Friday, May 6, 2011

BASIC Object-Relation Mapping question asked by a noob

I understand that, in the interest of efficiency, when you query the database you should only return the columns that are needed and no more.

But given that I like to use objects to store the query result, this leaves me in a dilemma:

If I only retrieve the column values that I need in a particular situation, I can only partially populate the object. This, I feel, leaves my object in a non-ideal state where only some of the properties and methods are available. Later, if a situation arises where I would like to the reuse the object but find that the new situation requires a different but overlapping set of columns to be returned, I am faced with a choice.

Should I reuse the existing SQL and add to the list of selected columns the additional fields that are required by the new situation so that the same query and object mapping logic can be reused for both? Or should I create another method that results in the execution of a slightly different SQL which results in the populating of only those object properties that were returned by the 2nd query?

I strongly suspect that there is no magic answer and that the answer really "depends" on the situation but I guess I am looking for general advice. In general, my approach has been to either return all columns from the queried table or to add to the query the additional columns as they are needed but to reuse the same SQL (and mapping code) that is, until performance becomes a concern. In general, I find that unless you are retrieving a large number of row - and I usually am not - that the cost of adding additional columns to the output does not have a noticable effect on performance and that the savings in development time and the simplified API that result are a good trade off.

But how do you deal with this situation when performance does become a factor? Do you create methods like

Employees.GetPersonalInfo Employees.GetLittleMorePersonlInfoButMinusSalary etc, etc etc

Or do you somehow end up creating an API where the user of your API has to specify which columns/properties he wants populated/returned, thereby adding complexity and making your API less friendly/easy to use?

Let's say you want to get Employee info. How many objects would typically be involved?

1) an Employee object 2) An Employees collection object containing one Employee object for each Employee row returned 3) An object, such as EmployeeQueries that returns contains methods such as "GetHiredThisWeek" which returns an Employees collection of 0 or more records.

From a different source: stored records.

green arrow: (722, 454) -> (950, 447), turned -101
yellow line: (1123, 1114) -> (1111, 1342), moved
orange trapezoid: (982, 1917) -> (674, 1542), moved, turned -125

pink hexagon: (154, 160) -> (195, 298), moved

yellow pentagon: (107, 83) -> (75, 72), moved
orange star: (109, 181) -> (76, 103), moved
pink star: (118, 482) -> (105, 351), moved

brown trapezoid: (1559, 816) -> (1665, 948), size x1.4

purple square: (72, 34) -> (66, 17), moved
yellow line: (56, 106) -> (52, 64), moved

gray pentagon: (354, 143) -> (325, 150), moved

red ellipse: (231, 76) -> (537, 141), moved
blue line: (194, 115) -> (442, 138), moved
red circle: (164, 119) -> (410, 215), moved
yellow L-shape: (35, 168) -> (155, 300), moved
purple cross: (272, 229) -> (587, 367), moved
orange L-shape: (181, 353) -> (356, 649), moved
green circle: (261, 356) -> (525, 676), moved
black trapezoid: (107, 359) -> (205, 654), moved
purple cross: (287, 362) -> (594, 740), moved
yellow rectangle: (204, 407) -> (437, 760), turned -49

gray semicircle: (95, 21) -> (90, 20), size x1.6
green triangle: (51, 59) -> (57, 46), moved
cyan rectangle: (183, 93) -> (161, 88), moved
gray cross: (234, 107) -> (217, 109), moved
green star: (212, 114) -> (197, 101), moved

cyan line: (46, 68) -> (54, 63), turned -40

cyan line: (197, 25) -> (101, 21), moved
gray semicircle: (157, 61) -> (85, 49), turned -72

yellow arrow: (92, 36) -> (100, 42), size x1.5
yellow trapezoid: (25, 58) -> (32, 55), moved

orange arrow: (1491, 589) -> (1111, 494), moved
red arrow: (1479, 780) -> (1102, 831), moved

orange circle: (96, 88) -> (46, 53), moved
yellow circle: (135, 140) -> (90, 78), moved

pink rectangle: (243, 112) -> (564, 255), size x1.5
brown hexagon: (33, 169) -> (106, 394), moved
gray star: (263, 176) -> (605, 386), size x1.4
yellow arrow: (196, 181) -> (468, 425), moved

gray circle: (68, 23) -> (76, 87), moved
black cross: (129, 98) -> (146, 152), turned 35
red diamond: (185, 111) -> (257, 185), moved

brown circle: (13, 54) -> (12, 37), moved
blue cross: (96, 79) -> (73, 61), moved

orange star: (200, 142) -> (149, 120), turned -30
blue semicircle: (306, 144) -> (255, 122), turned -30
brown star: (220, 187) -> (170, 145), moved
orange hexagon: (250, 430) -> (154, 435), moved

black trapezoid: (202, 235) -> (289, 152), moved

I realize all of this is very subjective, but I am looking for suggestions on what you have found works best for you.

From stackoverflow
  • ...the cost of adding additional columns to the output does not have a noticable effect on performance...

    Right. I don't quite understand what "new situation" could arise, but either way, it would be a much better idea (IMO) to get all the columns rather than run multiple queries. There isn't much of a performance penalty at all for getting more columns than you need (although the queries will take more RAM, but that shouldn't be a big issue; besides, hardware is cheap). Also, you'd save yourself quite a bit of development time.

    As for the second part of your question, it's really up to you. As an example, Rails takes more of a "usability first, performance last" approach, but that may not be what you want. It just depends on your needs. If you're willing to sacrifice a little usability for performance, by all means, go for it. I would.

  • I would say make your application correct first, then worry about performance in this case.

    You could be optimizing away your queries only to realize you won't use that query anyway. Create the most generalized queries that your entire app can use, and then as you are confident things are working properly, look for problem areas if needed.

    It is likely that you won't have a great need for huge performance up front. Some people say the lazy programmers are the best programmers. Don't over-complicate things up front, make a single Employee object.

    If you find a need to optimize, you'll create a method/class, or however your ORM library does it. This should be an exception to the rule; only do it if you have reason to do so.

  • If you are using your Objects in a "row at a time" CRUD type application, then, by all means copy all the columns into your object, the extra overhead is minimal, and you object becomes truly re-usable for any program wanting row access to the table.

    However if your SQL is doing a complex join or returning a large set of rows, then request precisely and only what you want. You get two performance penalties here, one handling each column each time will eat up cpu for no benefit, and, two most DBMS systems have a bag of tricks for optimising queries (such as index only access) which can only be used if you specify precisely which columns you want.

    There is no reuse issue in most of these cases as scan/search processes tend to very specific to a particular use case.